This study addresses the following research questions: Are there differences in personal well-being and organizational behavior according to active and passive travel modes? What is the impact of active and passive commuting mode on personal well-being (physical and psychological health) and organizational behavior? What is the relationship between frequency and distance of commute and personal well-being and organizational behavior, and does this differ according to commuting mode? What are the perceived barriers to active commuting and do perceptions of these change following a change in commuting behavior?
Materials and Methods
The study is designed as a quasi-experimental longitudinal intervention designed to change workplace travel behavior, and adopts a mixed method approach. Both quantitative and qualitative data were collected from baseline (pre-intervention), throughout the intervention phase, and are planned post-intervention. This paper focuses on the quantitative data that were collected online via monthly questionnaires and weekly diaries. All data were self-reported. At the time of writing, the data collection was mid-way through the intervention phase, approximately 8 weeks into the intervention.
This research was conducted at the UK campus of a global education provider. The campus is rurally located approximately 5 km from the nearest town and public transport links. This makes car-use the default travel mode for the majority of employees and because of the hilly terrain, e-cycling is a more viable alternative compared with conventional cycling.

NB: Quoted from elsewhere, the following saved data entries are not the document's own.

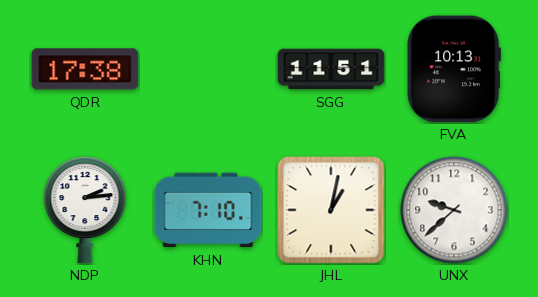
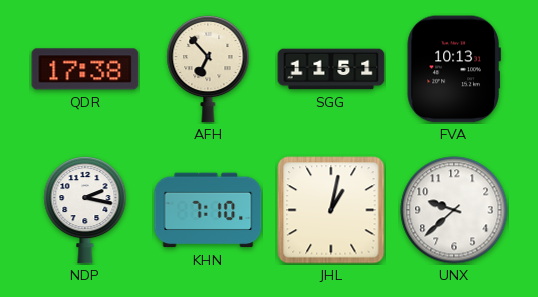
AFH: none -> 6:53
NDP: 2:14 -> 2:17
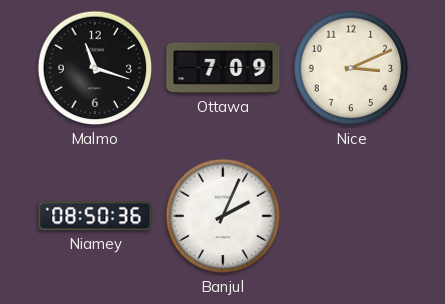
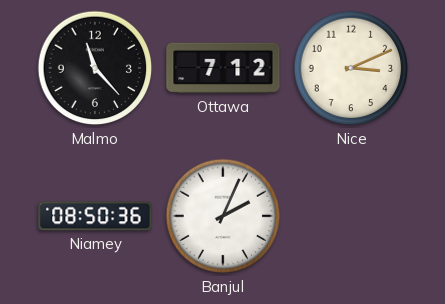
Malmo: 11:18 -> 11:23
Ottawa: 7:09 -> 7:12
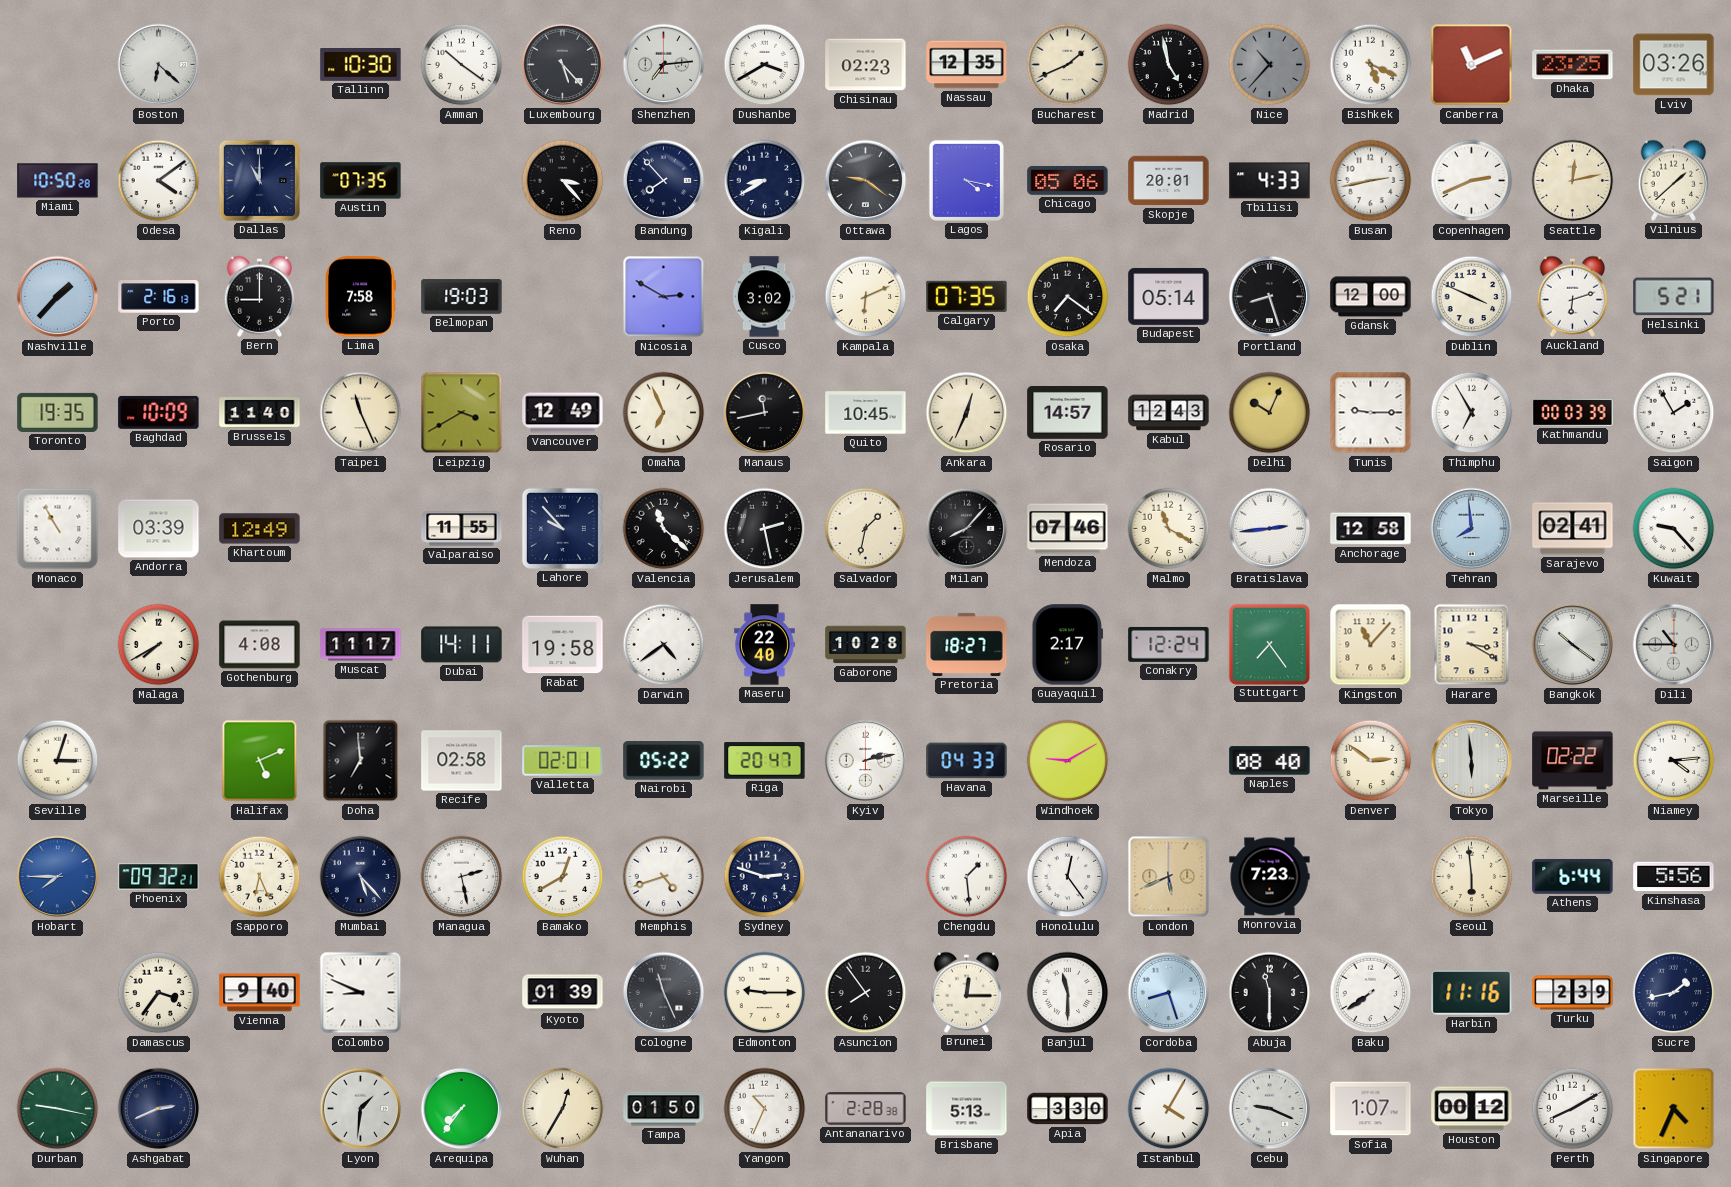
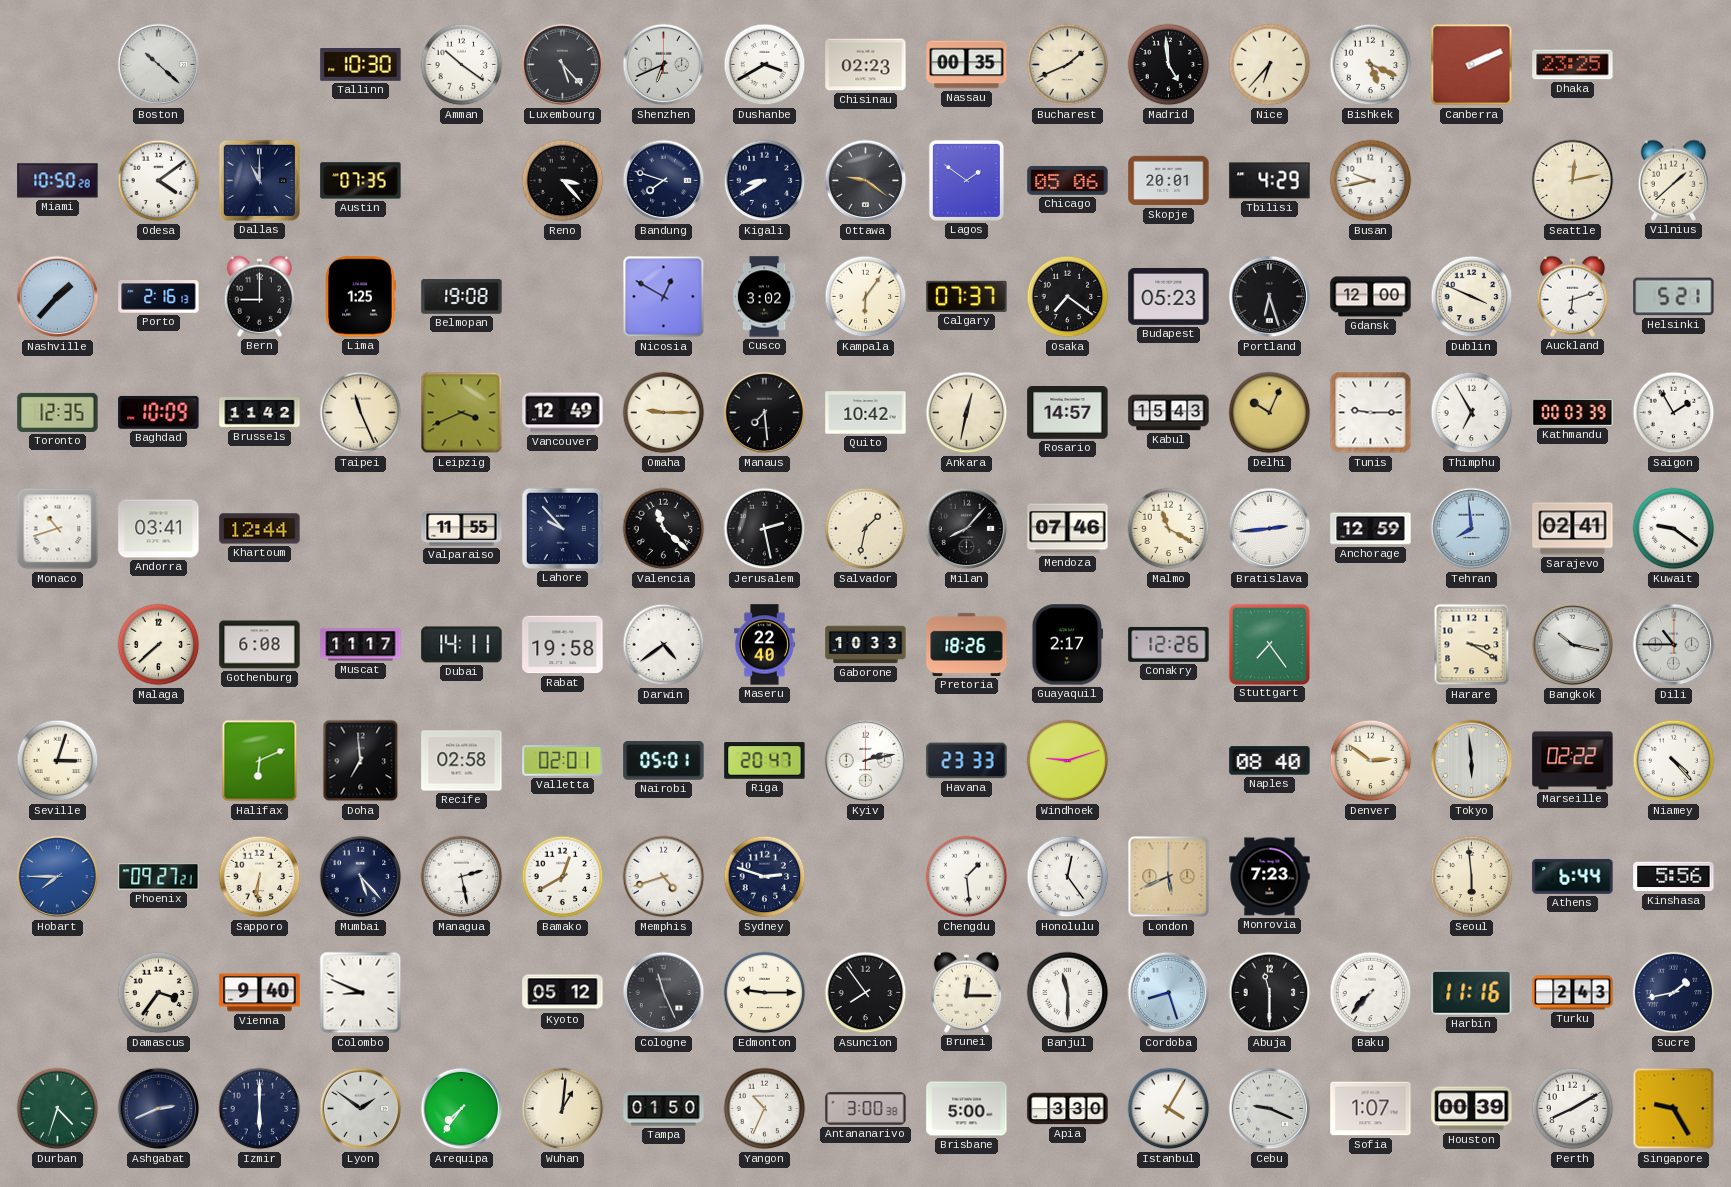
Boston: 6:22 -> 10:22
Shenzhen: 7:14 -> 6:41
Nassau: 12:35 -> 00:35
Madrid: 4:58 -> 4:59
Nice: 10:37 -> 6:37
Nice dial: grey -> cream
Canberra: 11:11 -> 2:11
Lviv: 03:26 -> none
Bandung: 7:53 -> 7:48
Lagos: 4:17 -> 1:51
Tbilisi: 4:33 -> 4:29
Busan: 2:43 -> 9:43
Copenhagen: 2:41 -> none
Lima: 7:58 -> 1:25
Belmopan: 19:03 -> 19:08
Nicosia: 2:50 -> 12:50
Kampala: 6:11 -> 6:06
Calgary: 07:35 -> 07:37
Budapest: 05:14 -> 05:23
Portland: 8:27 -> 6:27
Toronto: 19:35 -> 12:35
Brussels: 11:40 -> 11:42
Leipzig: 3:40 -> 3:41
Omaha: 6:56 -> 9:15
Manaus: 11:43 -> 7:29
Quito: 10:45 -> 10:42
Ankara: 12:34 -> 12:32
Kabul: 12:43 -> 15:43
Monaco: 10:55 -> 10:42
Andorra: 03:39 -> 03:41
Khartoum: 12:49 -> 12:44
Anchorage: 12:58 -> 12:59
Kuwait: 9:23 -> 9:21
Malaga: 7:40 -> 7:38
Gothenburg: 4:08 -> 6:08
Gaborone: 10:28 -> 10:33
Pretoria: 18:27 -> 18:26
Conakry: 12:24 -> 12:26
Kingston: 11:07 -> none
Bangkok: 10:21 -> 10:17
Halifax: 5:11 -> 6:11
Nairobi: 05:22 -> 05:01
Havana: 04:33 -> 23:33
Windhoek: 9:10 -> 9:12
Niamey: 4:14 -> 4:23
Phoenix: 09:32 -> 09:27
Sapporo: 6:26 -> 6:31
Kyoto: 01:39 -> 05:12
Baku: 7:39 -> 7:37
Turku: 2:39 -> 2:43
Durban: 9:17 -> 4:33
Izmir: none -> 6:00
Lyon: 1:31 -> 1:51
Wuhan: 12:35 -> 1:01
Antananarivo: 2:28 -> 3:00
Brisbane: 5:13 -> 5:00
Houston: 00:12 -> 00:39
Singapore: 4:34 -> 9:25
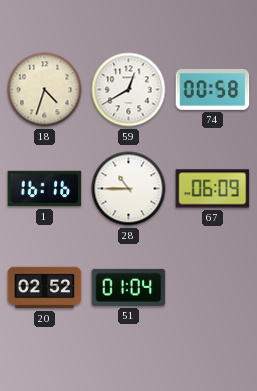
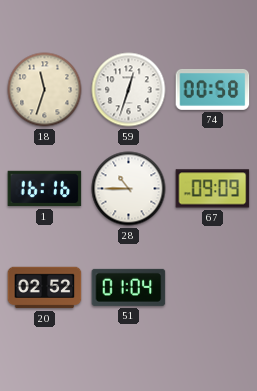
18: 4:33 -> 11:33
59: 12:40 -> 12:33
67: 06:09 -> 09:09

All employees of the case organization were eligible to participate. Participants formed a self-selecting sample and were naturally assigned, through self-selection, to either the active travel group (Active Travel) or the non-active (Passive Travel) group. At the start of the research, 12 participants were included in the Active Travel group and 19 participants affiliated with the Passive Travel group. Due to the longitudinal nature of the research, there was a degree of participation withdrawal/non-compliance over time. The size of the participant groups therefore varied at different time points (see Table 1). The majority of participants were female (80%) and were aged between 21 and 55 years. The age distribution was similar for the active and passive travel groups (21–25 years: n = 3, 5; 26–30 years: n = 2, 2; 31–35 years: n = 1, 3; 36–40 years: n = 1, 1; 41–45 years: n = 2, 5; 46–50 years: n = 0, 0; 51–55 years: n = 2, 2; 56–60 years: n = 1, 1, for active and passive travel groups, respectively). All participants were day-shift workers although their start time was specific to their role.
The Workplace Travel Intervention
The workplace behavior change intervention was multi-component. The initiative started with an e-bike taster session that was delivered during a lunchtime at the case organization approximately 1 month prior to the start of the intervention. The taster session offered all employees from across the organization the opportunity to trial a power-assisted electric bike (e-bike) for a 10-min guided cycle ride. Participants were introduced to the e-bikes, their functionality including the maximum mileage range and speed that was possible with a fully charged battery, and to how remove and charge the battery. During this session, the researchers were available to answer any questions about the e-bikes and provide further information about the intervention. As follow-up to this, all employees across the organization received an information email detailing the workplace travel intervention and were invited to participate.
Participants in the intervention (Active Travel) group were given the opportunity to borrow an e-bike, free of charge, for up to 5-months duration (from May to September). The timing of the research was selected intentionally to encourage behavior change; it was hoped that the milder weather would be less of a deterrent. There were 10 Giant Prime E+3 W e-bikes available for loan and these were allocated to employees on a first come, first serve basis following the e-bike lunchtime taster session and follow-up email invitation. The intervention started with an e-bike induction, which informed participants about the functionality of the e-bike and ensured they had sufficient cycling proficiency.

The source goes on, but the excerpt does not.